HNO3, H2SO4 & HCl Calculations: Grams From Reactions

Hey guys! Today, we're diving into some stoichiometry problems to figure out how many grams of certain acids we can get from different reactions. We'll be tackling three questions focusing on nitric acid (HNO3), sulfuric acid (H2SO4), and hydrochloric acid (HCl). So, grab your calculators, and let's get started!

Question 25: Calculating HNO3 Yield from NH3

How many grams of HNO3 can be obtained from 34 g of NH3?

This is a classic stoichiometry problem, and to solve it, we need to follow a few key steps.
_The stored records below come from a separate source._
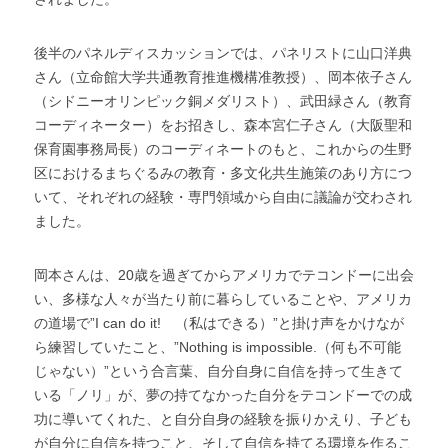
後半のパネルディスカッションでは、パネリストに山口洋典
さん（立命館大学共通教育推進機構准教授）、岡本依子さん
（シドニーオリンピック銅メダリスト）、武田緑さん（教育
コーディネーター）をお招きし、森本宮仁子さん（大阪聖和
保育園事務局長）のコーディネートのもと、これからの生野
区におけるまちぐるみの教育・多文化共生施策のあり方につ
いて、それぞれの経験・専門領域から自由に議論が交わされ
ました。
岡本さんは、20歳を過ぎてからアメリカでテコンドーに出会
い、多様な人々が当たり前に暮らしていることや、アメリカ
の道場で”I can do it!　（私はできる）”と掛け声をかけなが
ら練習していたこと、”Nothing is impossible.（何も不可能
じゃない）”という合言葉、自分自身に自信を持って生きて
いる「ノリ」が、夢の持てなかった自分をテコンドーでの成
功に導いてくれた、と自分自身の経験を振りかえり、子ども
が自分に自信を持つこと、そして自信を持てる環境を作るこ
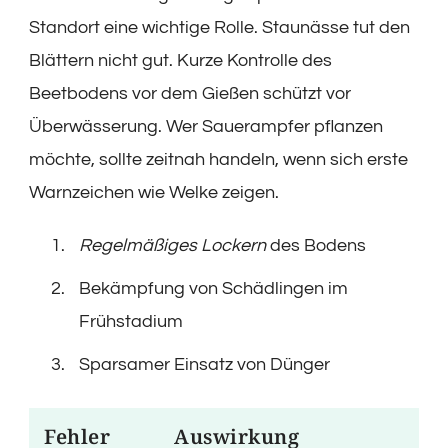
Standort eine wichtige Rolle. Staunässe tut den
Blättern nicht gut. Kurze Kontrolle des
Beetbodens vor dem Gießen schützt vor
Überwässerung. Wer Sauerampfer pflanzen
möchte, sollte zeitnah handeln, wenn sich erste
Warnzeichen wie Welke zeigen.
Regelmäßiges Lockern
des Bodens
Bekämpfung von Schädlingen im
Frühstadium
Sparsamer Einsatz von Dünger
Fehler
Auswirkung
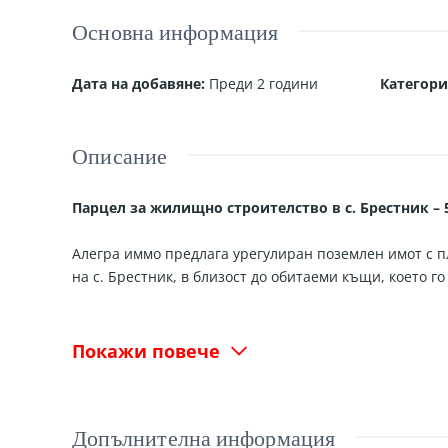
Основна информация
Дата на добавяне
:
Преди 2 години
Категори
Описание
Парцел за жилищно строителство в с. Брестник – 5
Алегра иммо предлага урегулиран поземлен имот с п
на с. Брестник, в близост до обитаеми къщи, което 
Характеристики на имота:
Покажи повече
Прекарана права вода в имота.
Ток ще бъде осигурен скоро.
Локация с удобен достъп и тиха среда.
Допълнителна информация
Подходящ за строителство на дом с просторен 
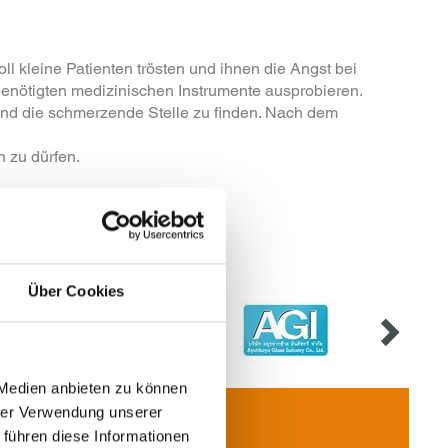
 kleine Patienten trösten und ihnen die Angst bei
benötigten medizinischen Instrumente ausprobieren.
ind die schmerzende Stelle zu finden. Nach dem
 zu dürfen.
Über Cookies
 Medien anbieten zu können
hrer Verwendung unserer
 führen diese Informationen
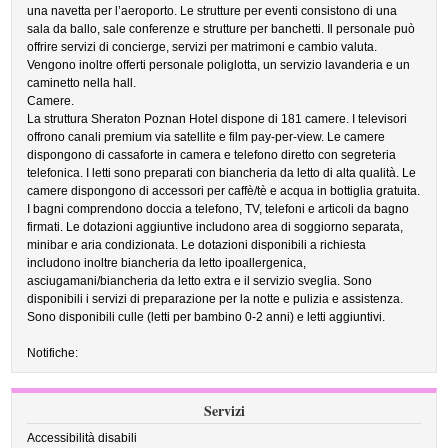
una navetta per l’aeroporto. Le strutture per eventi consistono di una
sala da ballo, sale conferenze e strutture per banchetti. Il personale può
offrire servizi di concierge, servizi per matrimoni e cambio valuta.
Vengono inoltre offerti personale poliglotta, un servizio lavanderia e un
caminetto nella hall.
Camere.
La struttura Sheraton Poznan Hotel dispone di 181 camere. I televisori
offrono canali premium via satellite e film pay-per-view. Le camere
dispongono di cassaforte in camera e telefono diretto con segreteria
telefonica. I letti sono preparati con biancheria da letto di alta qualità. Le
camere dispongono di accessori per caffè/tè e acqua in bottiglia gratuita.
I bagni comprendono doccia a telefono, TV, telefoni e articoli da bagno
firmati. Le dotazioni aggiuntive includono area di soggiorno separata,
minibar e aria condizionata. Le dotazioni disponibili a richiesta
includono inoltre biancheria da letto ipoallergenica,
asciugamani/biancheria da letto extra e il servizio sveglia. Sono
disponibili i servizi di preparazione per la notte e pulizia e assistenza.
Sono disponibili culle (letti per bambino 0-2 anni) e letti aggiuntivi.
Notifiche:
Servizi
Accessibilità disabili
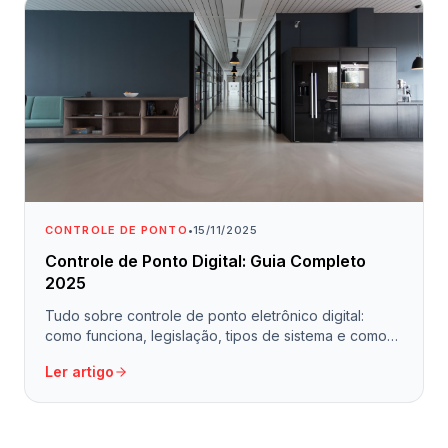
CONTROLE DE PONTO
•
15/11/2025
Controle de Ponto Digital: Guia Completo
2025
Tudo sobre controle de ponto eletrônico digital:
como funciona, legislação, tipos de sistema e como
escolher o melhor para sua empresa.
Ler artigo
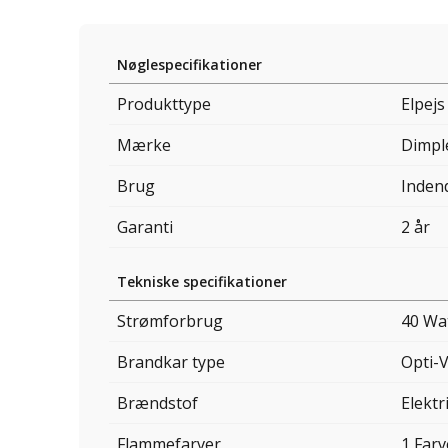
Nøglespecifikationer
Produkttype
Elpej
Mærke
Dimpl
Brug
Inden
Garanti
2 år
Tekniske specifikationer
Strømforbrug
40 Wa
Brandkar type
Opti-
Brændstof
Elektri
Flammefarver
1 Farv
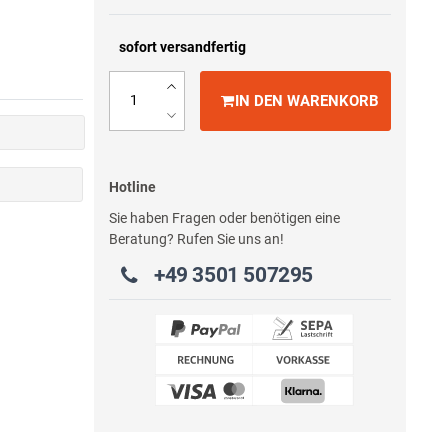
sofort versandfertig
IN DEN WARENKORB
Hotline
Sie haben Fragen oder benötigen eine
Beratung? Rufen Sie uns an!
+49 3501 507295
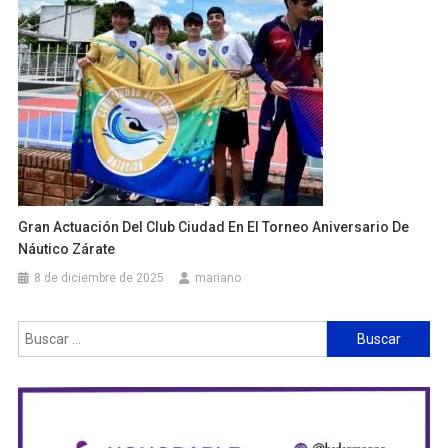
Gran Actuación Del Club Ciudad En El Torneo Aniversario De
Náutico Zárate
8 de diciembre de 2025
mariano
Buscar:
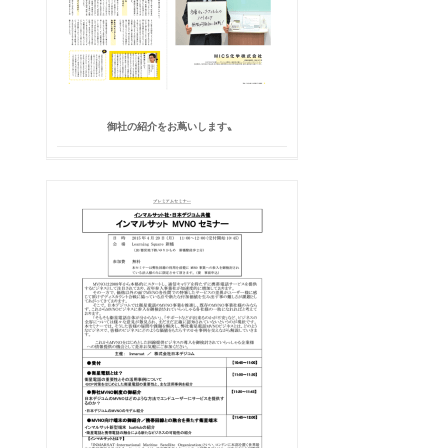
御社の紹介をお蔦いします〟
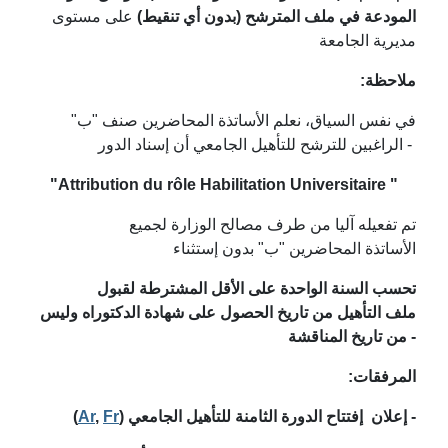
المودعة في ملف المترشح (بدون أي تنقيط)
على مستوى
مديرية الجامعة
:ملاحظة
في نفس السياق، نعلم الأساتذة المحاضرين صنف "ب"
الراغبين للترشح للتأهيل الجامعي أن إسناد الدور -
"Attribution du rôle Habilitation Universitaire "
تم تفعيله آليا من طرف مصالح الوزارة لجميع
الأساتذة المحاضرين "ب" بدون إستثناء
تحسب السنة الواحدة على الأقل المشترطة لقبول
ملف التأهيل من تاريخ الحصول على شهادة الدكتوراه وليس
من تاريخ المناقشة -
:ا
لمرفقات
(
Ar
,
Fr
)
إعلان إفتتاح الدورة الثامنة للتأهيل الجامعي -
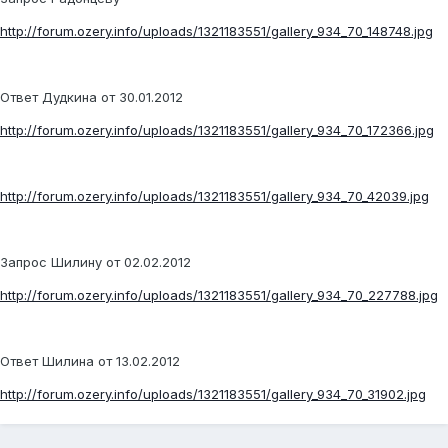
http://forum.ozery.info/uploads/1321183551/gallery_934_70_148748.jpg
Ответ Дудкина от 30.01.2012
http://forum.ozery.info/uploads/1321183551/gallery_934_70_172366.jpg
http://forum.ozery.info/uploads/1321183551/gallery_934_70_42039.jpg
Запрос Шилину от 02.02.2012
http://forum.ozery.info/uploads/1321183551/gallery_934_70_227788.jpg
Ответ Шилина от 13.02.2012
http://forum.ozery.info/uploads/1321183551/gallery_934_70_31902.jpg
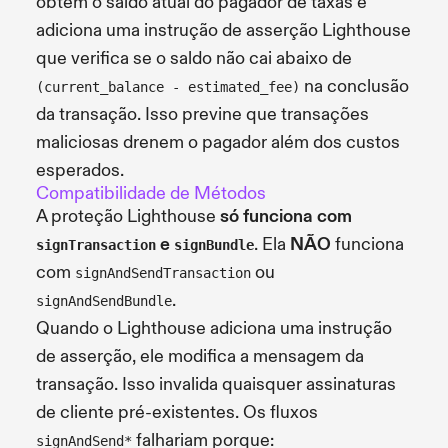
obtém o saldo atual do pagador de taxas e
adiciona uma instrução de asserção Lighthouse
que verifica se o saldo não cai abaixo de
na conclusão
(current_balance - estimated_fee)
da transação. Isso previne que transações
maliciosas drenem o pagador além dos custos
esperados.
Compatibilidade de Métodos
A proteção Lighthouse
só funciona com
e
. Ela
NÃO
funciona
signTransaction
signBundle
com
ou
signAndSendTransaction
.
signAndSendBundle
Quando o Lighthouse adiciona uma instrução
de asserção, ele modifica a mensagem da
transação. Isso invalida quaisquer assinaturas
de cliente pré-existentes. Os fluxos
falhariam porque:
signAndSend*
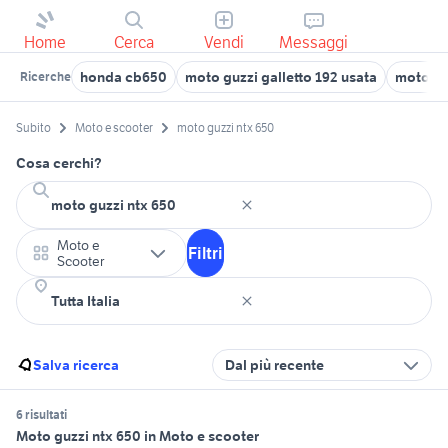
Home
Cerca
Vendi
Messaggi
honda cb650
moto guzzi galletto 192 usata
moto gu
Ricerche
Subito
Moto e scooter
moto guzzi ntx 650
Cosa cerchi?
Moto e
Filtri
Scooter
Salva ricerca
Dal più recente
6 risultati
Moto guzzi ntx 650 in Moto e scooter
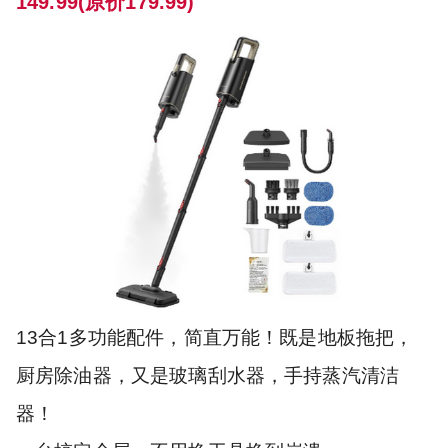
149.99(原价179.99)
13合1多功能配件，简直万能！既是地板拖把，
厨房除油器，又是玻璃刮水器，手持蒸汽清洁
器！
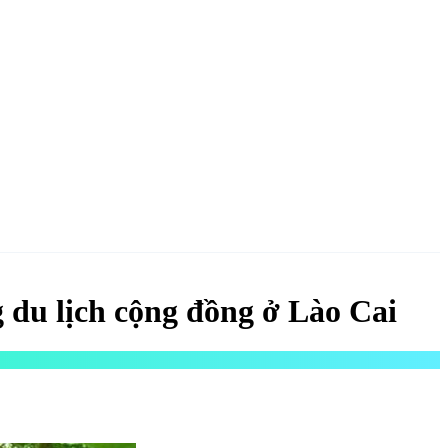
NGAY
du lịch cộng đồng ở Lào Cai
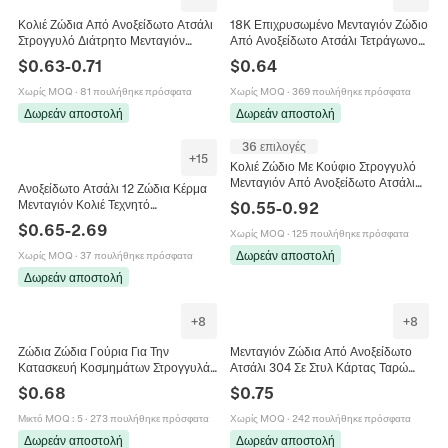
Κολιέ Ζώδια Από Ανοξείδωτο Ατσάλι
18K Επιχρυσωμένο Μενταγιόν Ζώδιο
Στρογγυλό Διάτρητο Μενταγιόν
Από Ανοξείδωτο Ατσάλι Τετράγωνο
Σύμβολο Αστερισμού Ρετρό
Σύμβολο Αστερισμού Κοσμήματα
$
0.63
-
0.71
$
0.64
Μινιμαλιστικό Κόσμημα Γυναικείο
DIY Για Γυναίκες
Χωρίς MOQ
·
81 πουλήθηκε πρόσφατα
Χωρίς MOQ
·
369 πουλήθηκε πρόσφατα
Δωρεάν αποστολή
Δωρεάν αποστολή
36 επιλογές
+
15
Κολιέ Ζώδιο Με Κούφιο Στρογγυλό
Μενταγιόν Από Ανοξείδωτο Ατσάλι
Ανοξείδωτο Ατσάλι 12 Ζώδια Κέρμα
304 Γυαλισμένο Μινιμαλιστικό
Μενταγιόν Κολιέ Τεχνητό
$
0.55
-
0.92
Κόσμημα Για Γυναίκες Άνδρες
Μαργαριτάρι Ένθετο Μαργαριταριού
$
0.65
-
2.69
Χωρίς MOQ
·
125 πουλήθηκε πρόσφατα
Χρυσό Στρας Κοσμήματα
Δωρεάν αποστολή
Χωρίς MOQ
·
37 πουλήθηκε πρόσφατα
Δωρεάν αποστολή
+
8
+
8
Ζώδια Ζώδια Γούρια Για Την
Μενταγιόν Ζώδια Από Ανοξείδωτο
Κατασκευή Κοσμημάτων Στρογγυλά
Ατσάλι 304 Σε Στυλ Κάρτας Ταρώ
Κοίλα Χάλκινα Μενταγιόν Με Κυβική
Ορθογώνιο Vintage Εξαρτήματα
$
0.68
$
0.75
Ζιρκονία Αστρολογία DIY
Κοσμημάτων Για Γυναίκες
Μικτό MOQ
:
5
·
273 πουλήθηκε πρόσφατα
Χωρίς MOQ
·
242 πουλήθηκε πρόσφατα
Δωρεάν αποστολή
Δωρεάν αποστολή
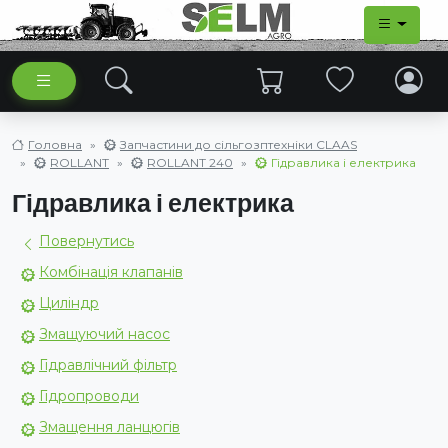
Головна
Запчастини до сільгозптехніки CLAAS
ROLLANT
ROLLANT 240
Гідравлика і електрика
Гідравлика і електрика
Повернутись
Комбінація клапанів
Циліндр
Змащуючий насос
Гідравлічний фільтр
Гідропроводи
Змащення ланцюгів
First, we'll need to look at the balanced chemical equation for the reaction that produces nitric acid (HNO3) from ammonia (NH3). Although the question doesn't give us the full reaction, it implies the industrial process for nitric acid production, which involves several steps. However, the key relationship we need to focus on is the conversion of NH3 to HNO3. We will consider a simplified version of the reaction for this calculation. A common method involves the Ostwald process, but for simplicity, let’s consider a conceptual reaction where NH3 directly converts to HNO3:

NH3 + some oxidants → HNO3 + other products

Step 1: Convert grams of NH3 to moles of NH3

To do this, we'll need the molar mass of NH3 (ammonia). The molar mass of nitrogen (N) is approximately 14 g/mol, and the molar mass of hydrogen (H) is approximately 1 g/mol. So, the molar mass of NH3 is 14 + (3 * 1) = 17 g/mol.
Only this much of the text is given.